Summary: key definitions and takeaways (Learning objectives recap)

  • Learning objective 1.1: Social psychology is the scientific study of how thoughts, feelings, and behaviors are influenced by the real or imagined presence of others. It emphasizes how the social environment shapes the individual through construal and perception of social reality.

  • The power of social interpretation: construal is central; understanding influence requires examining how people interpret their social world, not just the objective world.

  • Social psychology vs. sociology and personality psychology:

    • Sociology focuses on groups and social structures; social psychology focuses on the individual within a social situation.

    • Personality psychology emphasizes stable traits; social psychology emphasizes the power of the social situation and its construal by the individual.
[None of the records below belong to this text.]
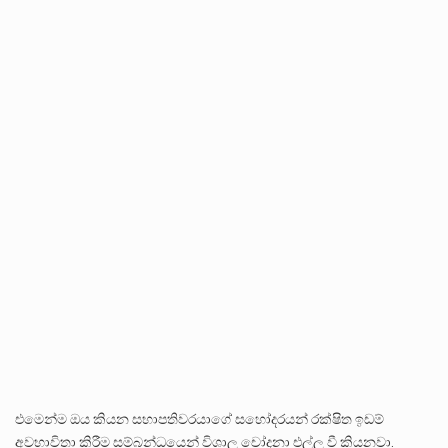
එමෙන්ම ඔය කියන සභාපතිවරයාගේ සහෝදරයන් රක්ෂිත ඉඩම්
අවභාවිතා කිරීම සම්බන්ධයෙන් විශාල චෝදනා එල්ල වී කියනවා.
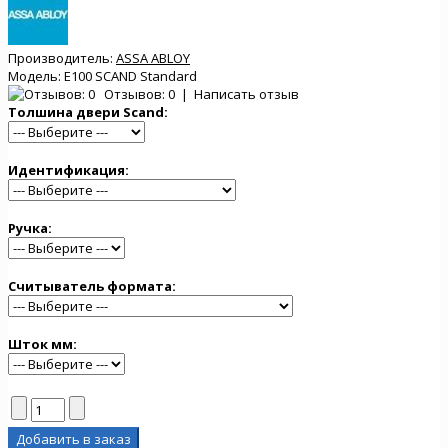
Производитель:
ASSA ABLOY
Модель:
E100 SCAND Standard
Отзывов: 0
|
Написать отзыв
Толшина двери Scand:
Идентификация:
Ручка:
Считыватель формата:
Шток мм:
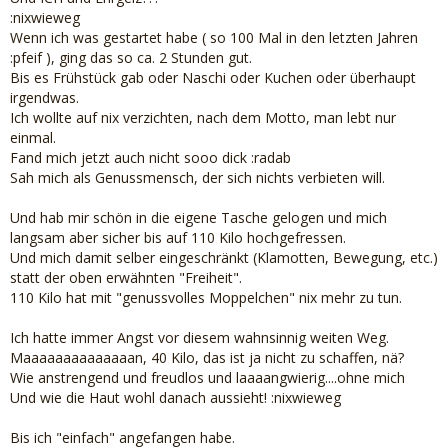
:nixwieweg
Wenn ich was gestartet habe ( so 100 Mal in den letzten Jahren
:pfeif ), ging das so ca. 2 Stunden gut.
Bis es Frühstück gab oder Naschi oder Kuchen oder überhaupt
irgendwas.
Ich wollte auf nix verzichten, nach dem Motto, man lebt nur
einmal.
Fand mich jetzt auch nicht sooo dick :radab
Sah mich als Genussmensch, der sich nichts verbieten will.
Und hab mir schön in die eigene Tasche gelogen und mich
langsam aber sicher bis auf 110 Kilo hochgefressen.
Und mich damit selber eingeschränkt (Klamotten, Bewegung, etc.)
statt der oben erwähnten "Freiheit".
110 Kilo hat mit "genussvolles Moppelchen" nix mehr zu tun.
Ich hatte immer Angst vor diesem wahnsinnig weiten Weg.
Maaaaaaaaaaaaaan, 40 Kilo, das ist ja nicht zu schaffen, nä?
Wie anstrengend und freudlos und laaaangwierig....ohne mich
Und wie die Haut wohl danach aussieht! :nixwieweg
Bis ich "einfach" angefangen habe.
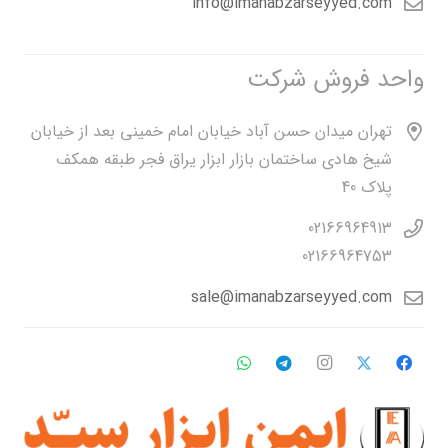
info@imanabzarseyyed.com
واحد فروش شرکت
تهران میدان حسن آباد خیابان امام خمینی بعد از خیابان
شیخ هادی ساختمان بازار ابزار یراق فجر طبقه همکف
پلاک 40
02166964913
02166964753
sale@imanabzarseyyed.com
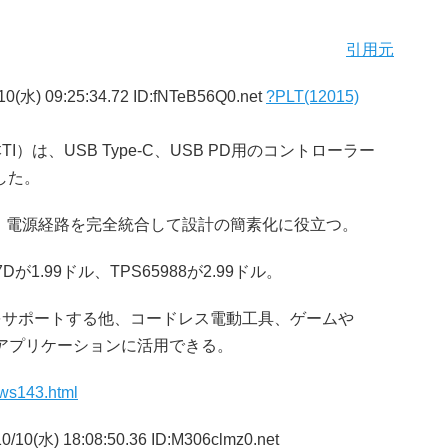
引用元
0(水) 09:25:34.72 ID:fNTeB56Q0.net
?PLT(12015)
は、USB Type-C、USB PD用のコントローラー
表した。
で、電源経路を完全統合して設計の簡素化に役立つ。
が1.99ドル、TPS65988が2.99ドル。
をサポートする他、コードレス電動工具、ゲームや
アプリケーションに活用できる。
ews143.html
0/10(水) 18:08:50.36 ID:M306clmz0.net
  • Learning objective 1.2: The power of the situation is strong; people explain behavior with personality traits far more often than is warranted, underestimating situational effects.

  • Learning objective 1.3: Construals arise from two primary motives—need to be accurate (social cognition) and need to feel good about oneself (self-esteem).

    • These motives can conflict, leading to self-justification and selective interpretation of events.

  • The social cognition perspective treats people as trying to understand the world, but often under conditions of incomplete information and cognitive limits.

  • Learning objective 1.4: The study of social psychology matters because it informs interventions to reduce prejudice, promote health, manage risk, and improve social harmony. It also helps explain daily decisions and complex social problems, including health messaging, media effects, and intergroup conflict.

  • Methodology and ethics: robust research designs, cross-cultural perspectives, and neuroscience considerations shape how we investigate social behavior while protecting participants.

Notable concepts and terms to remember

  • Social influence: changes in thoughts, feelings, or behavior due to real or imagined presence of others.

  • Construal: how individuals perceive and interpret the social world.

  • Fundamental attribution error: tendency to attribute behavior to internal traits and underestimate situational factors.

  • Gestalt perspective in social psychology: the whole of a perceived situation is more than the sum of its parts; focus on the perceiver’s experience.

  • Self-esteem vs. accuracy motives: competing drivers of construal and behavior.

  • Social cognition: the cognitive processes underlying social perception and interpretation.

  • The Wall Street vs. Community game: illustrates how minor changes in labeling or framing alter cooperative behavior.

  • Examples of real-world applications and cases: SNC Lavalin affair, hazing and group belonging, denial as a coping mechanism, fear appeals in health communication, and ethics in research.

  • Key researchers mentioned: Liberman, Samuels, Ross; Kurt Lewin; Kohler; Wertheimer; Kafka (as named in the transcription); Jody Wilson-Raybould; Justin Trudeau.